## Task item
Some lines below hold "streak". Pick them out and copy them.

=== Records to use ===

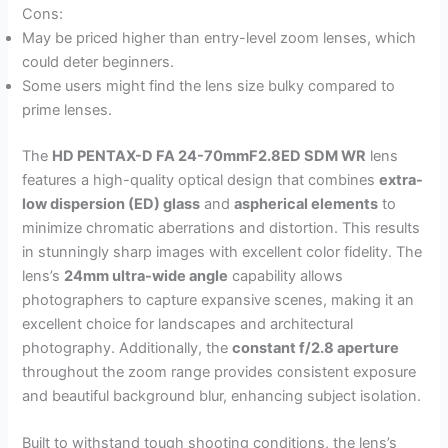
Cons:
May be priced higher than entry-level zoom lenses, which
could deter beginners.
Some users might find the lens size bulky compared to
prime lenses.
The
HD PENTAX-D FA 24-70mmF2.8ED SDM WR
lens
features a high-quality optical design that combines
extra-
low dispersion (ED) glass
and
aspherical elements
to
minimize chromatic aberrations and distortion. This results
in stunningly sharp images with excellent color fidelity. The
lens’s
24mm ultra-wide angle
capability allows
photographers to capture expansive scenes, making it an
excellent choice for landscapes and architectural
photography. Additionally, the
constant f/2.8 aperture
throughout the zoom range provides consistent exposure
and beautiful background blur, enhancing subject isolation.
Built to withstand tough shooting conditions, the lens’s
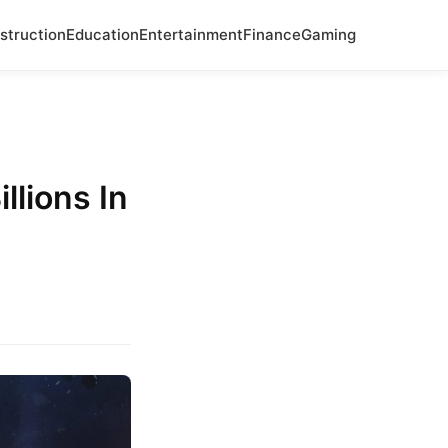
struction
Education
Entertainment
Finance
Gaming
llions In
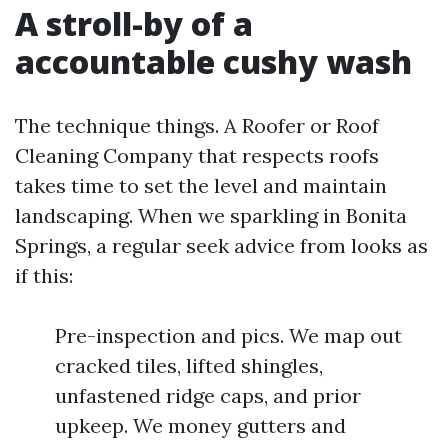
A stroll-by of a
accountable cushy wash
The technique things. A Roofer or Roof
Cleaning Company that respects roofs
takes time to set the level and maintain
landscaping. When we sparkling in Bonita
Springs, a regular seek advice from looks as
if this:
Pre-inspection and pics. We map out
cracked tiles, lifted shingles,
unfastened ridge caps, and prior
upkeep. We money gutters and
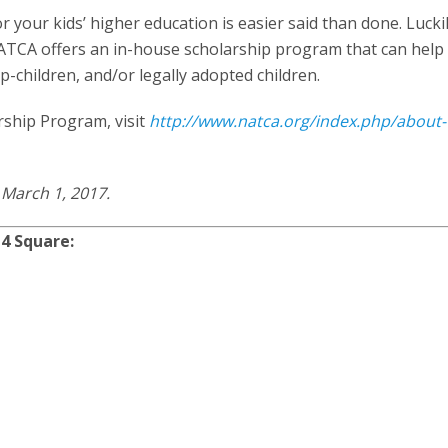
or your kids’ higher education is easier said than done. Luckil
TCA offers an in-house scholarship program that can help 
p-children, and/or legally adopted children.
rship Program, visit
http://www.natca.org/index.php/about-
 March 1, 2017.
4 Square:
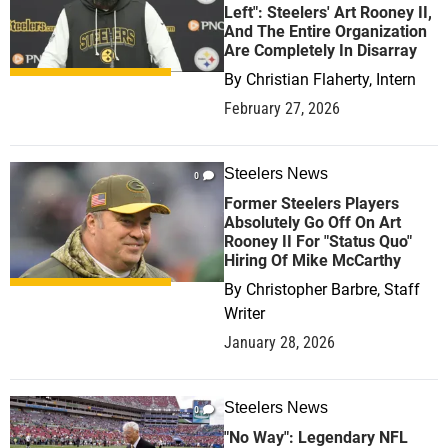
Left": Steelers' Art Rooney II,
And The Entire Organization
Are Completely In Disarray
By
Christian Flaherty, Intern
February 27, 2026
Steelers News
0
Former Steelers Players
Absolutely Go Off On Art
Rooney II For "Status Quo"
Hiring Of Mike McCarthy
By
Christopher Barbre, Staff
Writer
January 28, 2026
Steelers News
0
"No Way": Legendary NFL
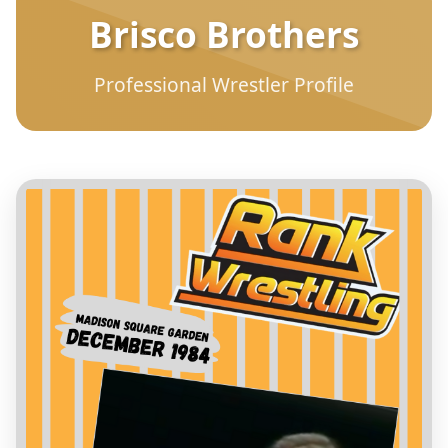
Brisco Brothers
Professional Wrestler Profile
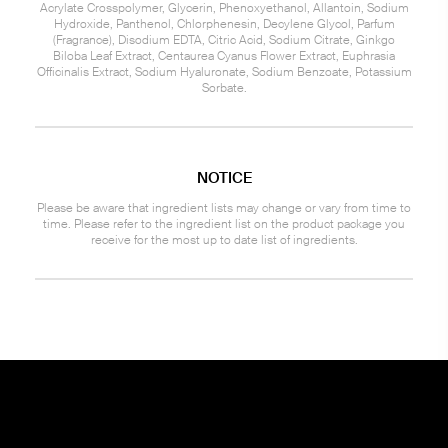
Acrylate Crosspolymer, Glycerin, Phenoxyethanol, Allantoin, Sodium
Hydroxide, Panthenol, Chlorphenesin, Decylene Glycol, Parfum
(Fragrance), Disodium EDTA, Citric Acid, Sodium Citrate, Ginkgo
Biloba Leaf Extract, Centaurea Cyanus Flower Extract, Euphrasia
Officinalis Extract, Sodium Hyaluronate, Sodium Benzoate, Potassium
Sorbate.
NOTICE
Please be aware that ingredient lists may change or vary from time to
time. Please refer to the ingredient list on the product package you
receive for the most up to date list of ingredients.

===
=== Records to use ===

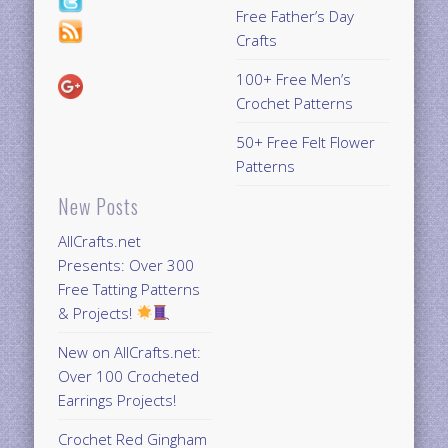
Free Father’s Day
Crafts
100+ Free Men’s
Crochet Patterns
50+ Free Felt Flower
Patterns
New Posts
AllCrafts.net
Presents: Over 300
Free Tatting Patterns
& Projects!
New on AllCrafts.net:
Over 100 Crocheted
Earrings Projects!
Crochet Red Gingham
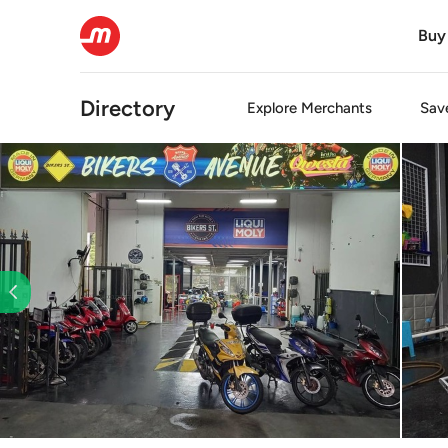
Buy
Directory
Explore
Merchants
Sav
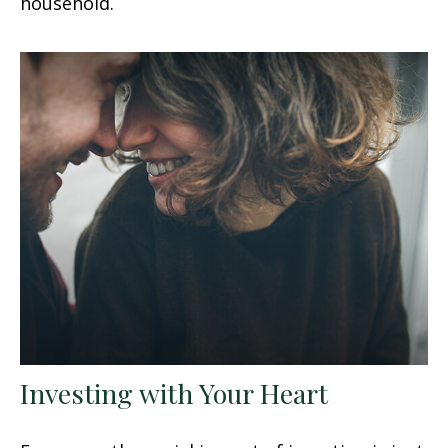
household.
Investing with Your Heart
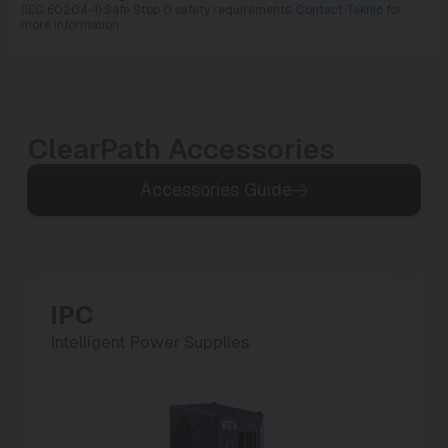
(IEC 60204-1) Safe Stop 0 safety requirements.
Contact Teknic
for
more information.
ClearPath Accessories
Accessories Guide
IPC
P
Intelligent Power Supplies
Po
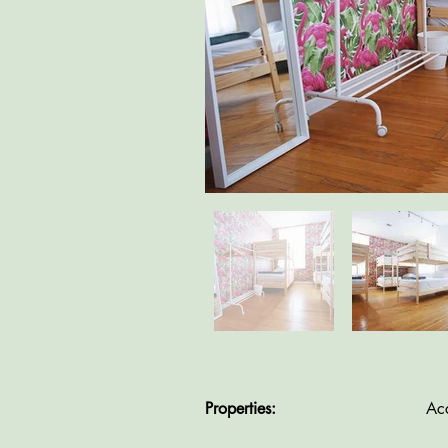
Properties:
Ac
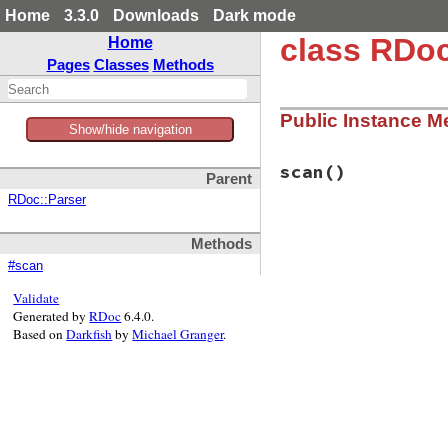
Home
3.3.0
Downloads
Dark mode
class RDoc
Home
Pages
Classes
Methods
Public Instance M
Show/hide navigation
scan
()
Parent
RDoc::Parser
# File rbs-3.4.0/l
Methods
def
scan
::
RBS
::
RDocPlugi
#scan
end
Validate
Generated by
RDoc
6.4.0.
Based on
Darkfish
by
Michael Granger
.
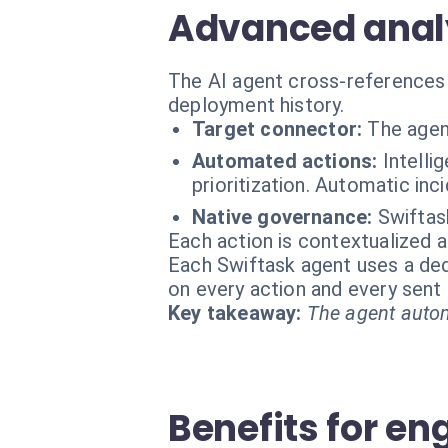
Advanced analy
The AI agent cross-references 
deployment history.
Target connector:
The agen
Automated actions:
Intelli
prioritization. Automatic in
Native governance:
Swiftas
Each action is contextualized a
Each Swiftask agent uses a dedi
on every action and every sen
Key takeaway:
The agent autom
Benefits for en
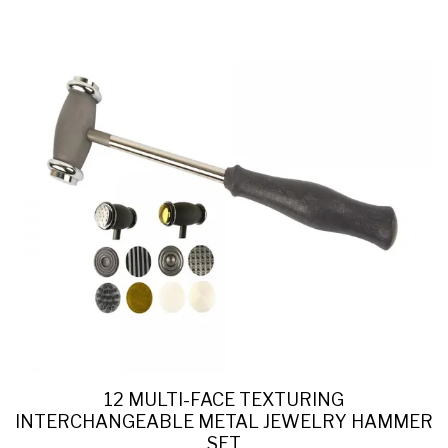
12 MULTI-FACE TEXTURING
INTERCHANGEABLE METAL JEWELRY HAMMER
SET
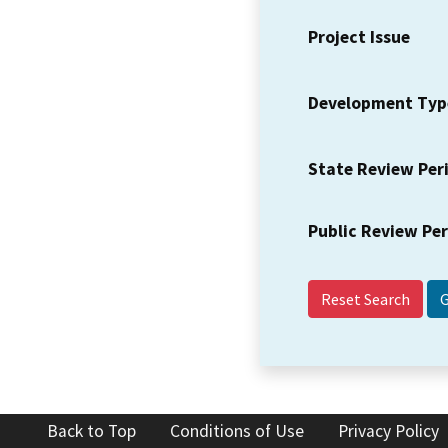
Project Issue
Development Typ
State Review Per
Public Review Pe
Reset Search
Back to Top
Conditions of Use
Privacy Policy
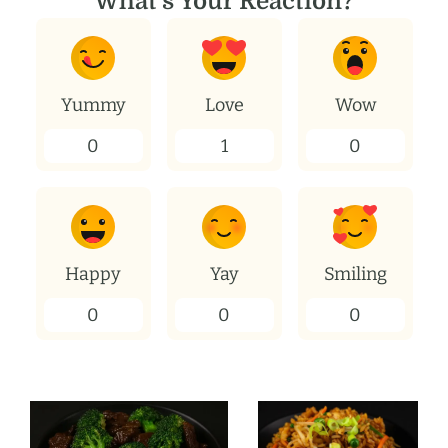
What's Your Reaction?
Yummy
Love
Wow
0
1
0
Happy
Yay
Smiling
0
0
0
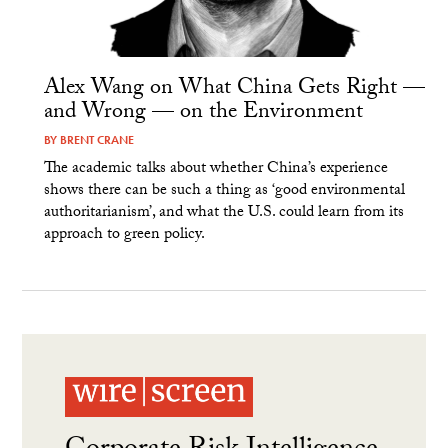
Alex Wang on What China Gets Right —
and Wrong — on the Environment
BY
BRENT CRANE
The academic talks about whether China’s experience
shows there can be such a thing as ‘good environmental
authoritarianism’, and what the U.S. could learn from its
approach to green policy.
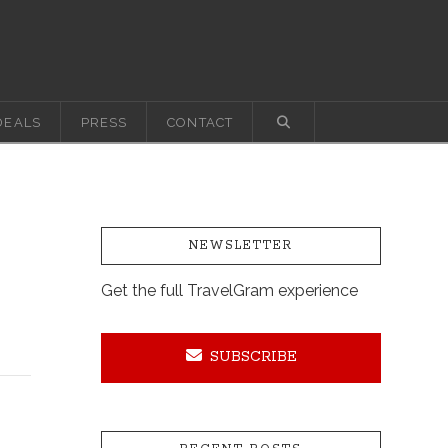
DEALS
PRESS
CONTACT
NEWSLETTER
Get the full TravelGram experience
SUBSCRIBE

===
=== Records to use ===

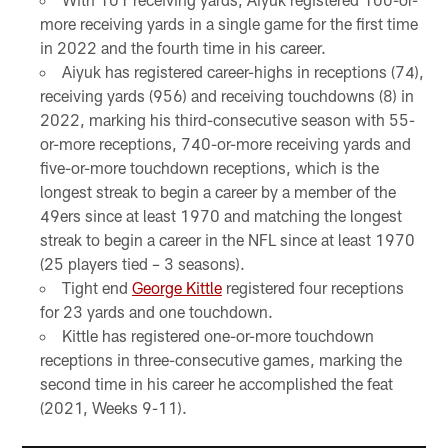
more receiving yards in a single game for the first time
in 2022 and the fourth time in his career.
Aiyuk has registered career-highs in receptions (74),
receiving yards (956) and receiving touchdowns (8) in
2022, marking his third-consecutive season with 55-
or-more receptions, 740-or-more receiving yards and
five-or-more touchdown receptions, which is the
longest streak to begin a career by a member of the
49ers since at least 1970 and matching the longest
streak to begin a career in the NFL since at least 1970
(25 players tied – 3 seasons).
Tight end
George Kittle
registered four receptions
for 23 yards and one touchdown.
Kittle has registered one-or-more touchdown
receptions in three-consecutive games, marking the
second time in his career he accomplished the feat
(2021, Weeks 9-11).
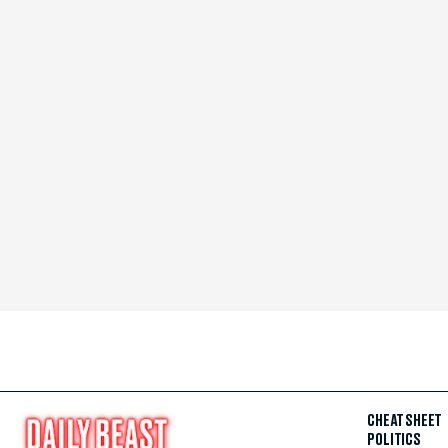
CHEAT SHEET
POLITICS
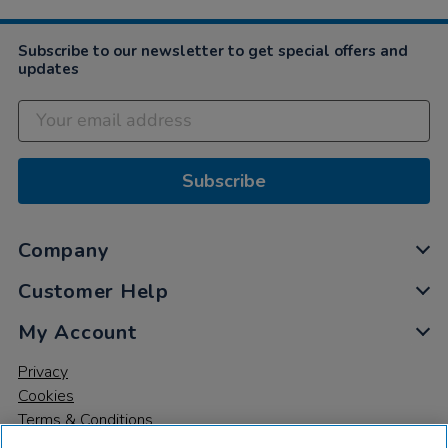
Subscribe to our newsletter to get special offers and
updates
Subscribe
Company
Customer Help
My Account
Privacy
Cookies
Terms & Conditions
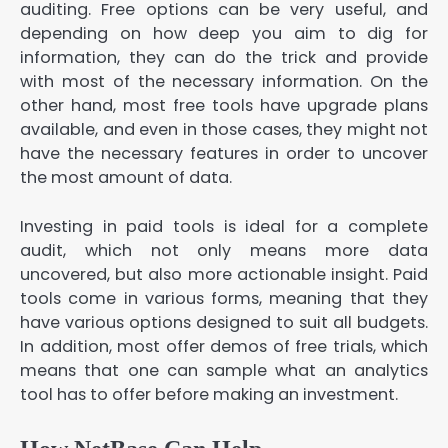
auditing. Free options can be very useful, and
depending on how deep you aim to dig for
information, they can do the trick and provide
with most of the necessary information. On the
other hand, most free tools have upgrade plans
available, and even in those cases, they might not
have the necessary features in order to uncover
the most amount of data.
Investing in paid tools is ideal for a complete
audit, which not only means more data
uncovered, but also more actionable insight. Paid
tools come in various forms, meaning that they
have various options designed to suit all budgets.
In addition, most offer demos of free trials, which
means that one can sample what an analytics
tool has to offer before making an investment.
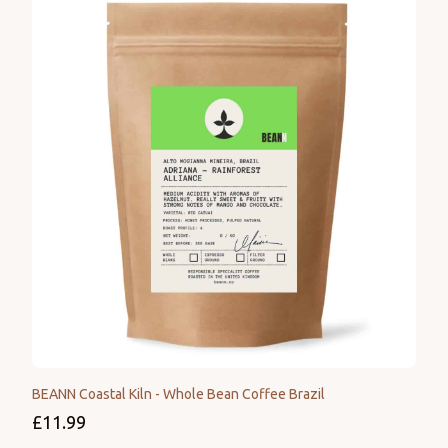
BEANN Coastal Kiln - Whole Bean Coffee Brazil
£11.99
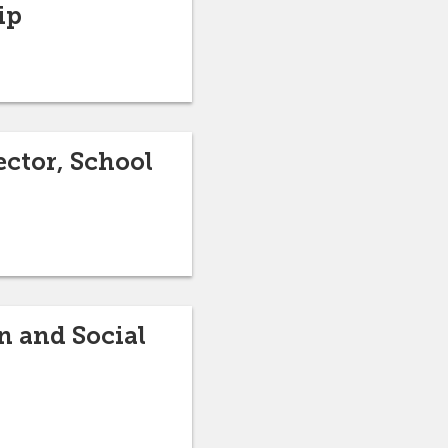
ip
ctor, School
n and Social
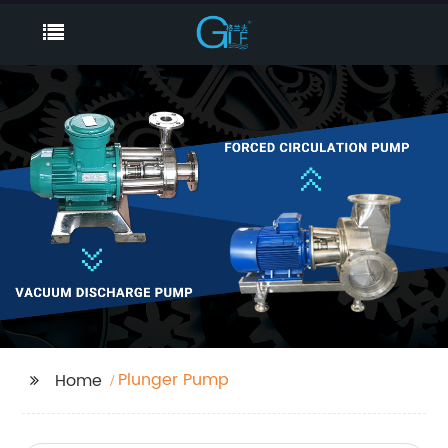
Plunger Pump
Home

===

## Response to this exercise
longest streak to begin a career by a member of the
streak to begin a career in the NFL since at least 1970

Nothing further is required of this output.